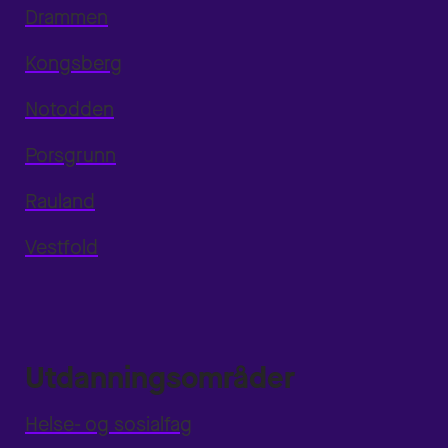
Drammen
Kongsberg
Notodden
Porsgrunn
Rauland
Vestfold
Utdanningsområder
Helse- og sosialfag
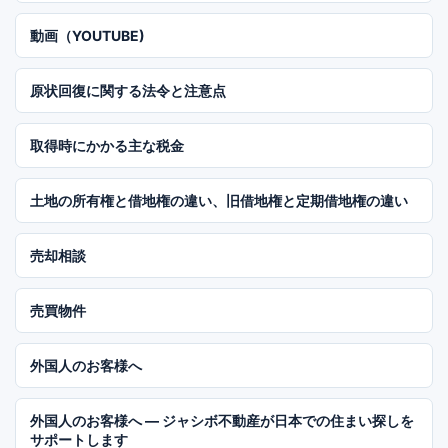
動画（YOUTUBE)
原状回復に関する法令と注意点
取得時にかかる主な税金
土地の所有権と借地権の違い、旧借地権と定期借地権の違い
売却相談
売買物件
外国人のお客様へ
外国人のお客様へ ― ジャシボ不動産が日本での住まい探しを
サポートします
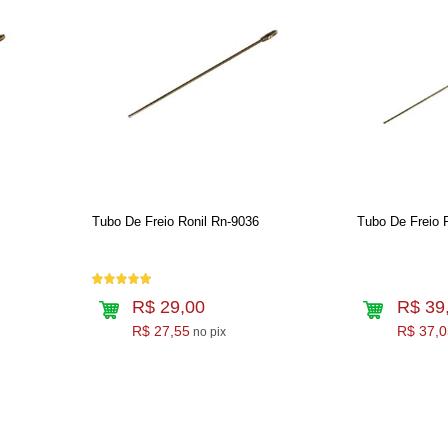
Tubo De Freio Ronil Rn-9036
Tubo De Freio 
R$ 29,00
R$ 39
R$ 27,55
R$ 37,0
no pix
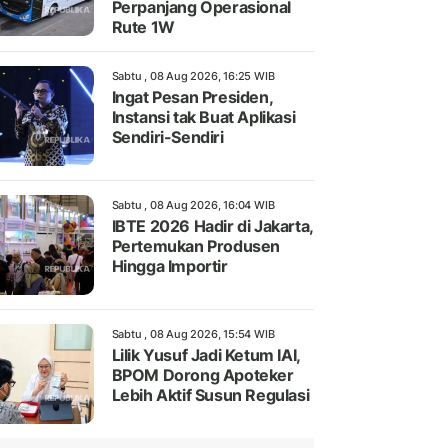
Perpanjang Operasional
Rute 1W
Sabtu , 08 Aug 2026, 16:25 WIB
Ingat Pesan Presiden,
Instansi tak Buat Aplikasi
Sendiri-Sendiri
Sabtu , 08 Aug 2026, 16:04 WIB
IBTE 2026 Hadir di Jakarta,
Pertemukan Produsen
Hingga Importir
Sabtu , 08 Aug 2026, 15:54 WIB
Lilik Yusuf Jadi Ketum IAI,
BPOM Dorong Apoteker
Lebih Aktif Susun Regulasi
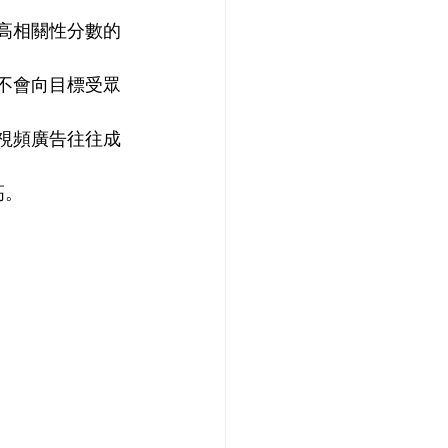
高相關性分數的
不會向目標受眾
視頻廣告往往成
高。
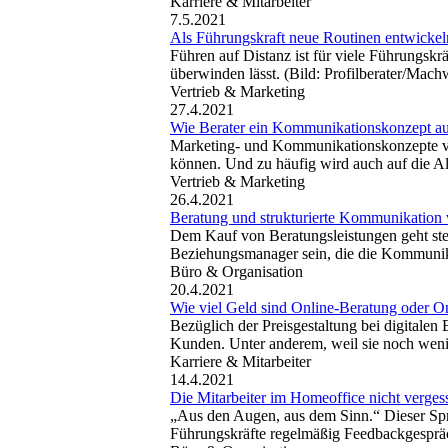
Karriere & Mitarbeiter
7.5.2021
Als Führungskraft neue Routinen entwickel
Führen auf Distanz ist für viele Führungsk
überwinden lässt. (Bild: Profilberater/Mac
Vertrieb & Marketing
27.4.2021
Wie Berater ein Kommunikationskonzept a
Marketing- und Kommunikationskonzepte von B
können. Und zu häufig wird auch auf die A
Vertrieb & Marketing
26.4.2021
Beratung und strukturierte Kommunikation 
Dem Kauf von Beratungsleistungen geht stet
Beziehungsmanager sein, die die Kommunika
Büro & Organisation
20.4.2021
Wie viel Geld sind Online-Beratung oder On
Bezüglich der Preisgestaltung bei digitalen
Kunden. Unter anderem, weil sie noch wen
Karriere & Mitarbeiter
14.4.2021
Die Mitarbeiter im Homeoffice nicht verges
„Aus den Augen, aus dem Sinn.“ Dieser Spruc
Führungskräfte regelmäßig Feedbackgespräc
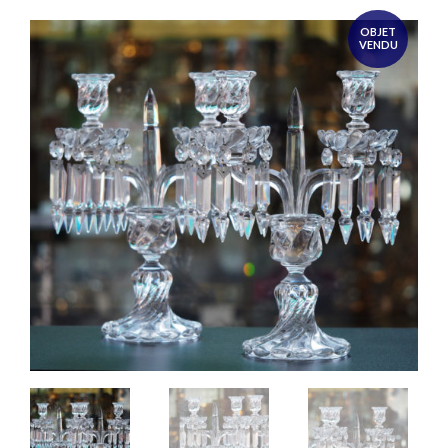
OBJET
VENDU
=-=-=
__INSTRUCTIONS TO FOLLOW__: When a line in the listing includes the word "Sabtu", report that line in full.

__FINISHED EXERCISE__:
Sabtu , 08 Aug 2026, 16:25 WIB
Sabtu , 08 Aug 2026, 16:04 WIB
Sabtu , 08 Aug 2026, 15:54 WIB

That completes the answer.